The key technical detail is what Imec actually built: a silicon spin qubit, a quantum bit that stores information in the spin of a single electron trapped inside a tiny patch of silicon, patterned using a High NA EUV lithography system, the most advanced class of extreme-ultraviolet patterning tool in commercial use, with gaps of about six nanometers between the control gates that manipulate each qubit. Imec's stated rationale is that tighter gate spacing improves how strongly neighboring qubits couple to each other and how precisely they can be controlled, and that printing them on a real fabrication line, rather than assembling them by hand, gives the technology a credible path to scale (EE Times).
For decades, quantum computing has lived in a peculiar corner of the technology world. The machines have been assembled in custom-built cryogenic labs, with each qubit individually tuned by physicists, and scaling them up has been a craft problem as much as an engineering one.
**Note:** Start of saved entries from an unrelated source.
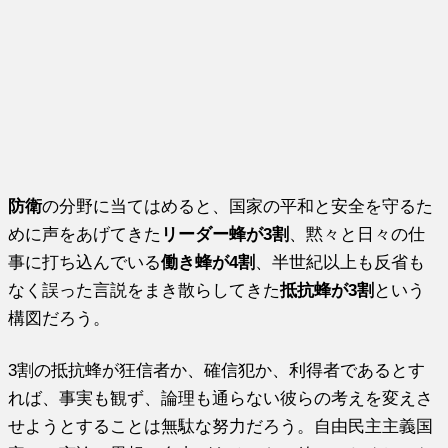
防衛
の分野に当てはめると、国家の平和と安全を守るた
めに声をあげてきた
リーダー蜂が3割
、黙々と日々の仕
事に打ち込んでいる
働き蜂が4割
、半世紀以上も反省も
なく誤った言説をまき散らしてきた
抵抗蜂が3割
という
構図だろう。
3割の抵抗蜂が狂信者か、確信犯か、利得者であるとす
れば、事実も観ず、論理も通らない彼らの考えを変えさ
せようとすることは無駄な努力だろう。自由民主主義国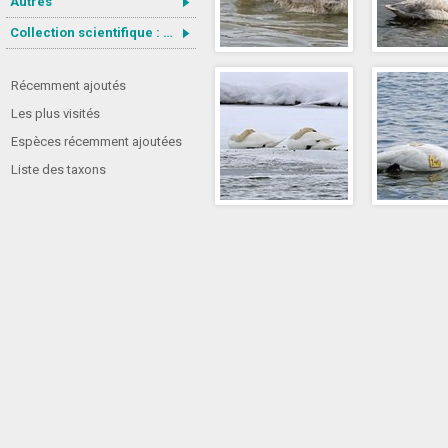
Autres
Collection scientifique : Gastrotricha
Récemment ajoutés
Les plus visités
Espèces récemment ajoutées
Liste des taxons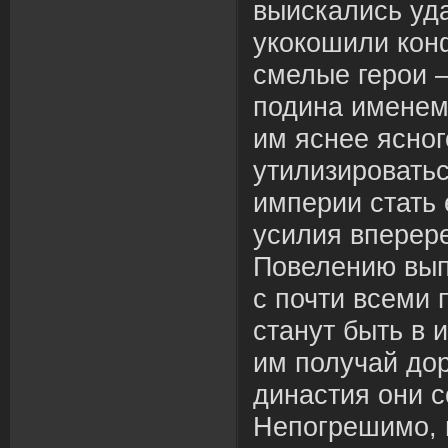
выискались уд
укокошили кон
смелые герои 
подина именем
им яснее ясног
утилизироватьс
империи стать
усилия вперере
Повелению вып
с почти всеми 
станут быть в
им получай дор
династия они 
Непогрешимо, 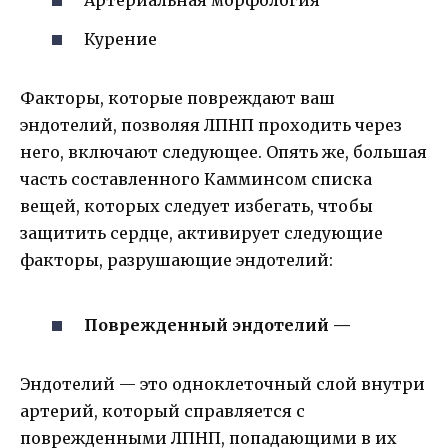
Артериальная морфология
Курение
Факторы, которые повреждают ваш
эндотелий, позволяя ЛПНП проходить через
него, включают следующее. Опять же, большая
часть составленного Камминсом списка
вещей, которых следует избегать, чтобы
защитить сердце, активирует следующие
факторы, разрушающие эндотелий:
Поврежденный эндотелий —
Эндотелий — это одноклеточный слой внутри
артерий, который справляется с
поврежденными ЛПНП, попадающими в их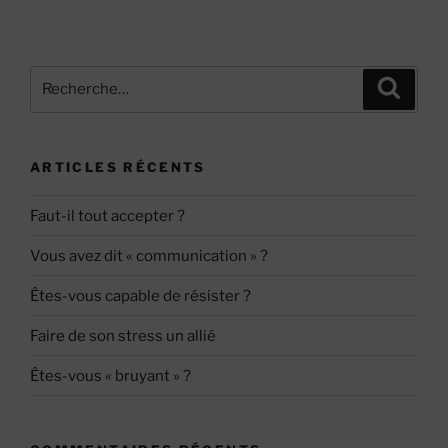
Recherche
Recher
pour
:
ARTICLES RÉCENTS
Faut-il tout accepter ?
Vous avez dit « communication » ?
Êtes-vous capable de résister ?
Faire de son stress un allié
Êtes-vous « bruyant » ?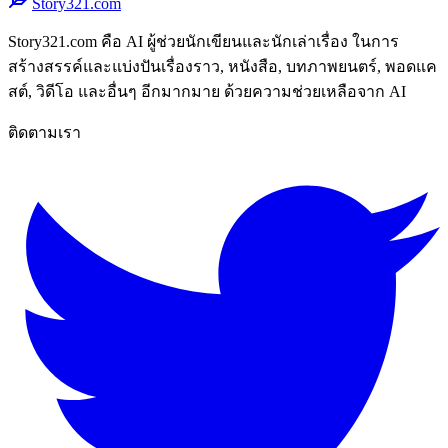
Story321.com
Story321.com คือ AI ผู้ช่วยนักเขียนและนักเล่าเรื่อง ในการ
สร้างสรรค์และแบ่งปันเรื่องราว, หนังสือ, บทภาพยนตร์, พอดแค
สต์, วิดีโอ และอื่นๆ อีกมากมาย ด้วยความช่วยเหลือจาก AI
ติดตามเรา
The semiconductor industry, by contrast, runs on a model of relentless, automated, and tightly controlled manufacturing: TSMC, Intel, and Samsung print billions of transistors per chip with yields that would have seemed miraculous a generation ago. The bet implicit in Imec's work is that quantum hardware will have to follow the same path if it is ever to become a practical technology, and that the lithography tools used for the most advanced conventional chips can be repurposed to build the building blocks of quantum machines.
The demonstration is, however, one step on a long road, and Imec itself frames it that way. Tighter gate spacing helps with coupling and control, but a useful quantum computer still has to solve problems that no one has yet solved at scale: keeping qubits coherent long enough to perform useful calculations, manufacturing them with the uniformity that semiconductor fabs demand, integrating the dense classical control electronics that drive each qubit, and bridging the gap between raw physical qubits and the error-corrected logical qubits that a real algorithm would run on. The "world's first" label in the announcement is Imec's own characterization, not an independent benchmark, and the underlying numbers come from a roadmap talk at a research forum rather than a peer-reviewed paper.
What to watch next: whether Imec and its partners publish the technical details behind the six-nanometer gate pitch in a peer-reviewed venue, whether the qubit performance metrics, including coherence times, gate fidelities, and yield across a wafer, match the manufacturing story the lithography tool enables, and whether the broader industry, including the foundries and equipment vendors who already own High NA EUV systems, treats the demonstration as a genuine manufacturing inflection point or as a clever one-off.